Many are tentative, awaiting further comment or testing in the field. Some will prove controversial – mainly the draft report’s bottom-line conclusion that “hydraulic fracturing can be done safely as long as the right protections are in place.”
That finding hits close to home for Triangle residents, because the likeliest targets for fracking in North Carolina are close by, in what’s known as the Sanford sub-basin of the Deep River geologic basin. The most promising sites lie in Lee, Moore and Chatham counties.
Yet what’s most striking in the appropriately comprehensive report assembled by the state Department of Environment and Natural Resources (and the Commerce Department) is just how much work would have to be done to put those “right protections” in place.
No haste, no waste
Even then – after assessing the underlying geology, setting up from scratch a new system of regulating hydrocarbon drilling and putting in place specific protections for drinking water supplies, landowners and the general public – “It is not likely,” the report soberly notes, that North Carolina’s shale gas potential will be unlocked anytime soon. Meaning, in the next few years at least.
Experts in the drilling industry don’t expect it to happen, and current low prices for natural gas, caused by a fracking-induced boost in natural gas supplies nationwide, weigh against it.

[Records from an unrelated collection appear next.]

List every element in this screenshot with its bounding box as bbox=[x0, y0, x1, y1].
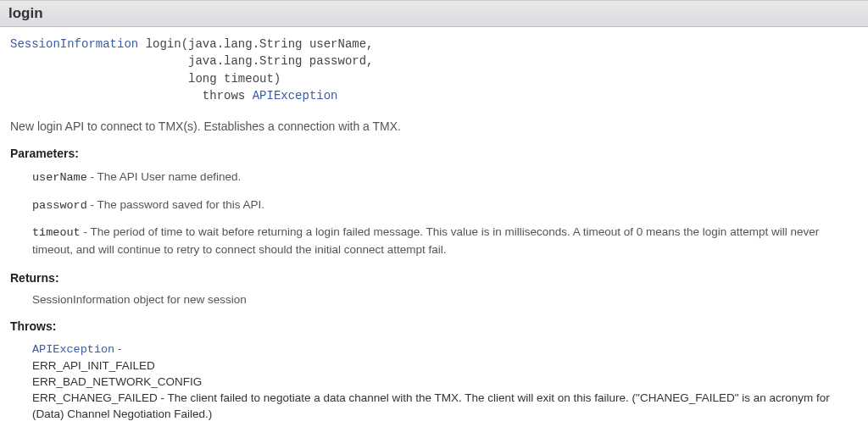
throws-exception-link[interactable]: APIException bbox=[32, 343, 114, 356]
method-signature: SessionInformation login(java.lang.Strin… bbox=[10, 36, 858, 104]
throws-heading: Throws: bbox=[10, 319, 858, 333]
param-name: password bbox=[32, 199, 87, 212]
method-description: New login API to connect to TMX(s). Esta… bbox=[10, 119, 858, 133]
method-title: login bbox=[8, 5, 43, 21]
throws-keyword: throws bbox=[203, 89, 245, 103]
method-header-bar: login bbox=[0, 0, 868, 27]
throws-type-link[interactable]: APIException bbox=[253, 89, 338, 103]
param-name: userName bbox=[32, 171, 87, 184]
signature-param-1: (java.lang.String userName, bbox=[181, 37, 374, 51]
method-name: login bbox=[146, 37, 181, 51]
throws-block: APIException - ERR_API_INIT_FAILED ERR_B… bbox=[32, 341, 858, 422]
param-name: timeout bbox=[32, 226, 81, 239]
signature-param-3: long timeout) bbox=[188, 72, 281, 86]
param-desc: - The password saved for this API. bbox=[87, 198, 264, 211]
error-code: ERR_API_INIT_FAILED bbox=[32, 359, 155, 372]
return-type-link[interactable]: SessionInformation bbox=[10, 37, 138, 51]
throws-dash: - bbox=[114, 342, 121, 355]
error-code: ERR_CHANEG_FAILED bbox=[32, 391, 158, 404]
param-desc: - The API User name defined. bbox=[87, 170, 241, 183]
returns-heading: Returns: bbox=[10, 271, 858, 285]
parameter-item: userName - The API User name defined. bbox=[32, 169, 858, 186]
signature-param-2: java.lang.String password, bbox=[188, 54, 373, 68]
parameter-item: password - The password saved for this A… bbox=[32, 197, 858, 214]
parameters-heading: Parameters: bbox=[10, 147, 858, 160]
error-code: ERR_BAD_NETWORK_CONFIG bbox=[32, 375, 202, 388]
parameter-item: timeout - The period of time to wait bef… bbox=[32, 224, 858, 258]
returns-value: SessionInformation object for new sessio… bbox=[32, 293, 858, 306]
param-desc: - The period of time to wait before retu… bbox=[32, 225, 819, 256]
method-content: SessionInformation login(java.lang.Strin… bbox=[0, 27, 868, 427]
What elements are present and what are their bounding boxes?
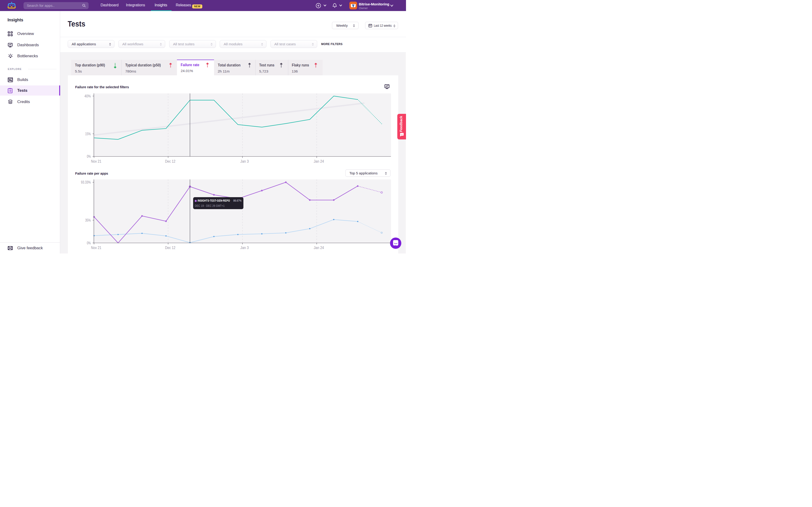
svg-text:93.33%: 93.33%: [81, 180, 91, 184]
svg-text:40%: 40%: [85, 94, 91, 98]
svg-text:Jan 24: Jan 24: [314, 159, 324, 163]
svg-text:Dec 12: Dec 12: [165, 245, 175, 250]
svg-text:Jan 3: Jan 3: [240, 245, 249, 250]
svg-text:Nov 21: Nov 21: [91, 245, 101, 250]
svg-text:Dec 12: Dec 12: [165, 159, 175, 163]
svg-text:Jan 24: Jan 24: [314, 245, 324, 250]
svg-text:0%: 0%: [87, 154, 91, 158]
svg-text:Jan 3: Jan 3: [240, 159, 249, 163]
svg-text:0%: 0%: [87, 241, 91, 245]
svg-text:15%: 15%: [85, 132, 91, 136]
svg-text:Nov 21: Nov 21: [91, 159, 101, 163]
svg-text:35%: 35%: [85, 218, 91, 222]
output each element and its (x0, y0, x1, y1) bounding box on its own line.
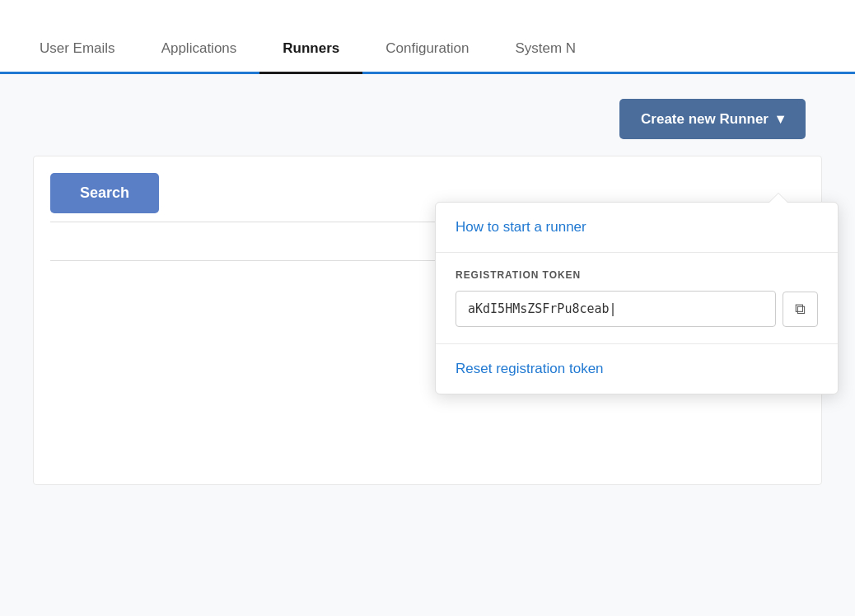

So for all the urgency the largely pro-drilling General Assembly attached to the issue last year, North Carolina, it appears, has time to get fracking right. That – and not a rush to jump-start production or gain an edge by undercutting other states’ regulations – should be our aim. Here are three key aspects of doing so:
First, water is a huge issue. Fracking uses a lot of it, and central North Carolina is not especially water-rich. The DENR draft report terms surface water supplies “adequate” but says the pace of well development would have to be geared to the fluctuations in water availability. It’s of utmost importance that streams be protected and that existing water users not be disadvantaged.
Water contamination is the other side of the story. Fracking, because it injects chemicals underground, holds the potential to foul aquifers and water wells. In other states, there’s a big separation between groundwater resources and the shale layers that contain natural gas, but that distance is “very different” – that is, much less – here.
That’s a warning flag, as is the cost of adequately treating the salt-contaminated water that flows from producing gas wells.
Second, not all landowners in the basin will lease their property for drilling, either from choice or unfavorable geology. It’s especially important that those abstainers be shielded, via adequate setbacks and the like, from the worst effects of what amounts to an industrial operation – heavy-duty drilling – on nearby land. A bonanza for some property owners should not come at others’ expense.
Finally, to deal with these and the host of other potential pitfalls fracking could bring – along with the welcome and useful “home-grown” natural gas it promises – the state must assign the regulatory duties to the right agency. Some states have special oil and gas commissions, but writing on the opposite page last week, Rob Jackson of Duke and former DENR head Bill Holman argued persuasively that DENR is best suited to doing the job with safety foremost in mind.
Without that, the gas might as well stay right where it is.